Несмотря на то что в кампании в Малайе участвовало значительное число войск, она оказалась локальной — война прокатилась вдоль железной дороги, почти не коснувшись прибрежных районов и не затронув жизни районов глубинных. Даже в самом Сингапуре, где англичане потеряли большие материальные ценности и целую армию, разрушения были не настолько велики, чтобы парализовать город. Бирма, напротив, испытала все ужасы войны. При этом менее всего пострадали англичане: чиновников удалось эвакуировать, армия хотя и понесла большие потери, однако многие солдаты и офицеры ушли из Бирмы живыми. Даже в плен в Бирме попало сравнительно мало англичан. Зато двум основным группам населения страны — бирманцам и индийцам — война принесла невероятные бедствия. Полмиллиона индийцев превратились в беженцев, и едва ли не половина из них погибли — истинного числа их не узнает никто. Сотни тысяч бирманцев также потеряли жизнь, а миллионы — имущество. Все города Бирмы подверглись налетам японской авиации, многие были сожжены и разрушены. Значительная часть деревень также была уничтожена — ведь военные действия прокатились по обеим основным долинам страны, где сосредоточено большинство ее населения. Взрывали мосты и заводы, уничтожали нефтепромыслы отступавшие англичане, жгли деревни и разрушали города наступавшие японцы. Был разрушен Рангун, но судьба обошлась с ним милостиво по сравнению с участью второго по величине города Бирмы Мандалая.

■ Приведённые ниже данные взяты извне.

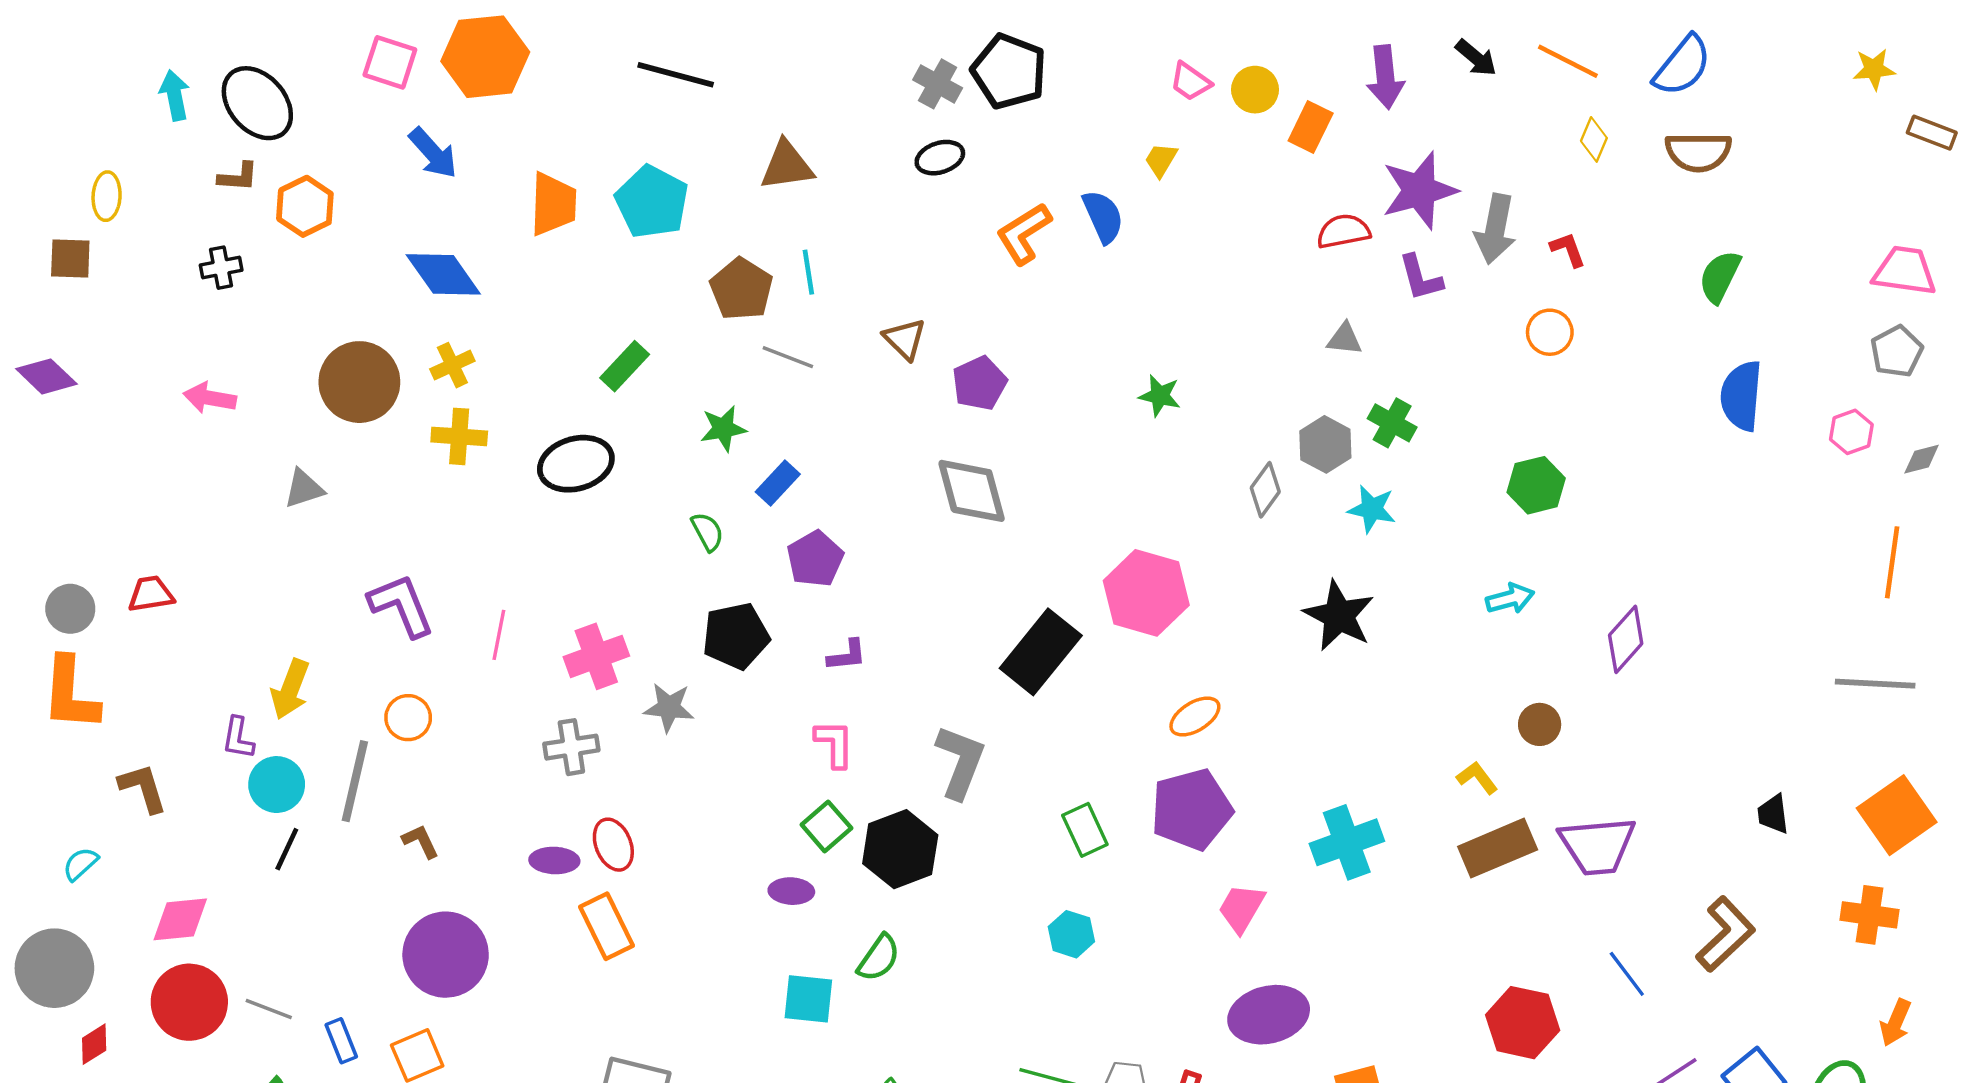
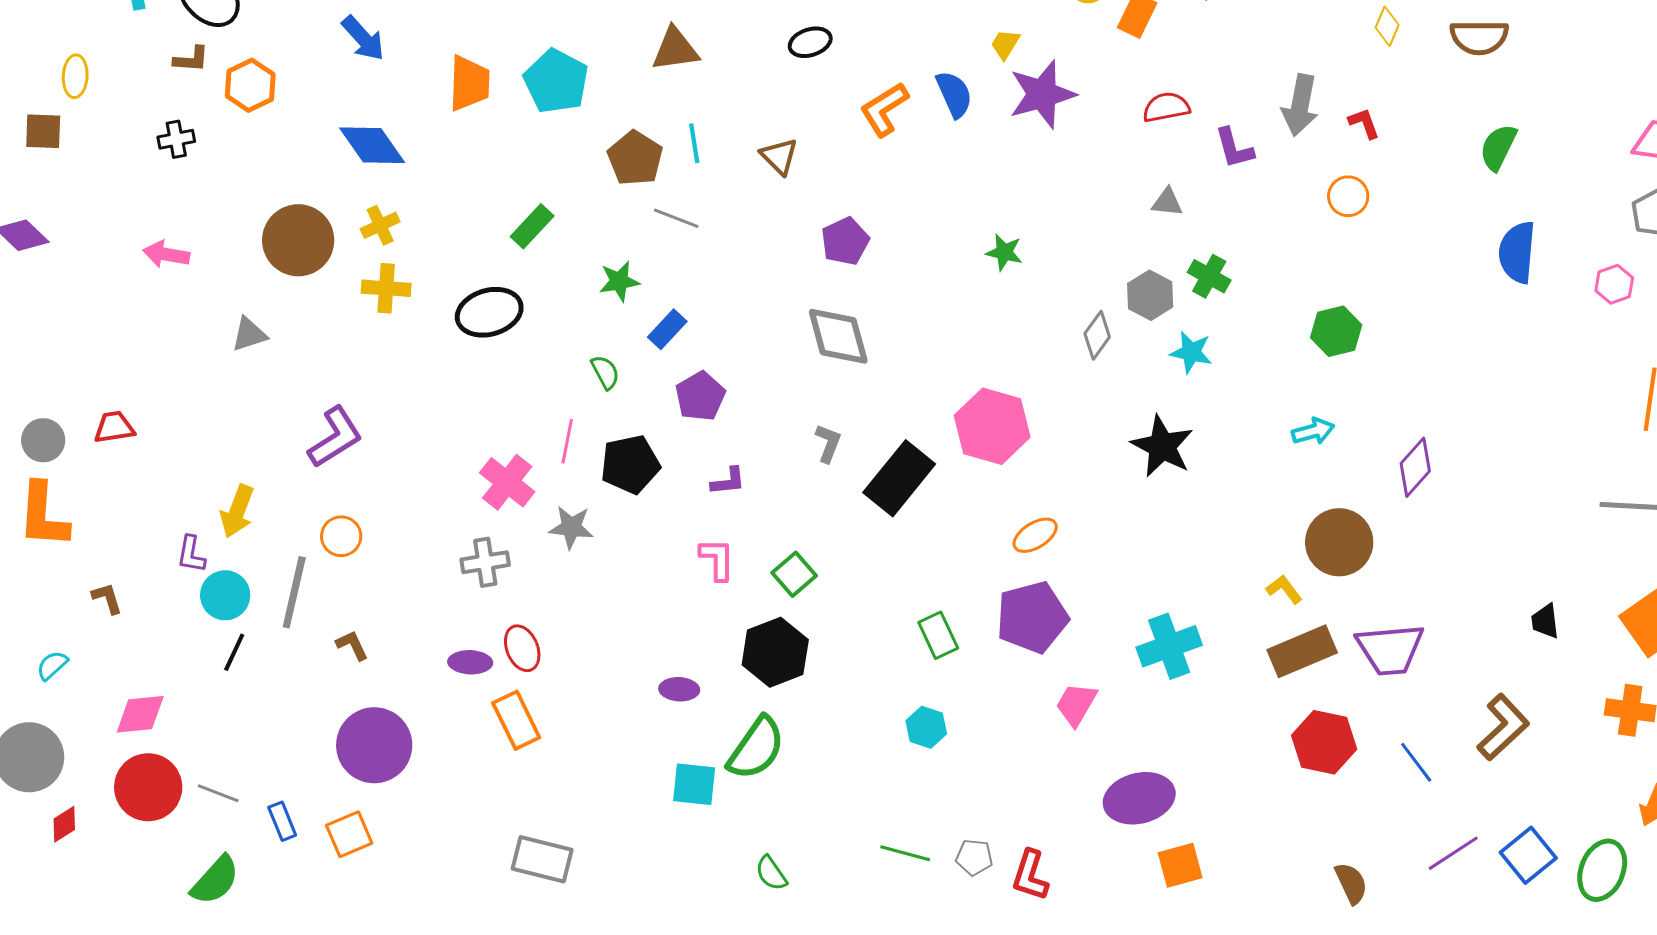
purple star: (1419, 190) -> (1042, 94), moved
brown triangle: (905, 339) -> (779, 156), moved
purple L-shape: (401, 605) -> (335, 437), turned 80
pink line: (499, 635) -> (567, 441), moved
pink cross: (596, 656) -> (507, 482), turned -32
brown circle: (1540, 724) -> (1339, 542), size x1.8
gray L-shape: (960, 762) -> (828, 443), moved, size x0.6
brown L-shape: (143, 788) -> (107, 598), size x0.7
green square: (826, 826) -> (794, 574), moved
green semicircle: (879, 958) -> (756, 748), size x1.5
purple ellipse: (1269, 1015) -> (1139, 798), moved
red hexagon: (1523, 1023) -> (1324, 742), moved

Массированный налет на Мандалай японская авиация совершила 3 апреля. Несмотря на то что большинство населения к тому времени покинуло город, сотни людей были убиты бомбами или погибли в пламени пожара, охватившего весь город. Сгорели госпитали с больными и ранеными, сгорели железнодорожный узел и все склады. Погибла и жемчужина бирманского деревянного зодчества — королевский дворец. Некому было убирать трупы — даже полиция покинула город. Проехавшая по городу в машине леди Дорман-Смит записала в дневнике: «Описать это невозможно... квартал за кварталом полностью выгорели дотла, улицы завалены сгоревшими деревьями... людей не видно... ужасный запах. Видимо, даже приступить к разборке этого хаоса нет возможности... Я никогда в жизни не видела более скорбного зрелища. Жизнь города прекратилась».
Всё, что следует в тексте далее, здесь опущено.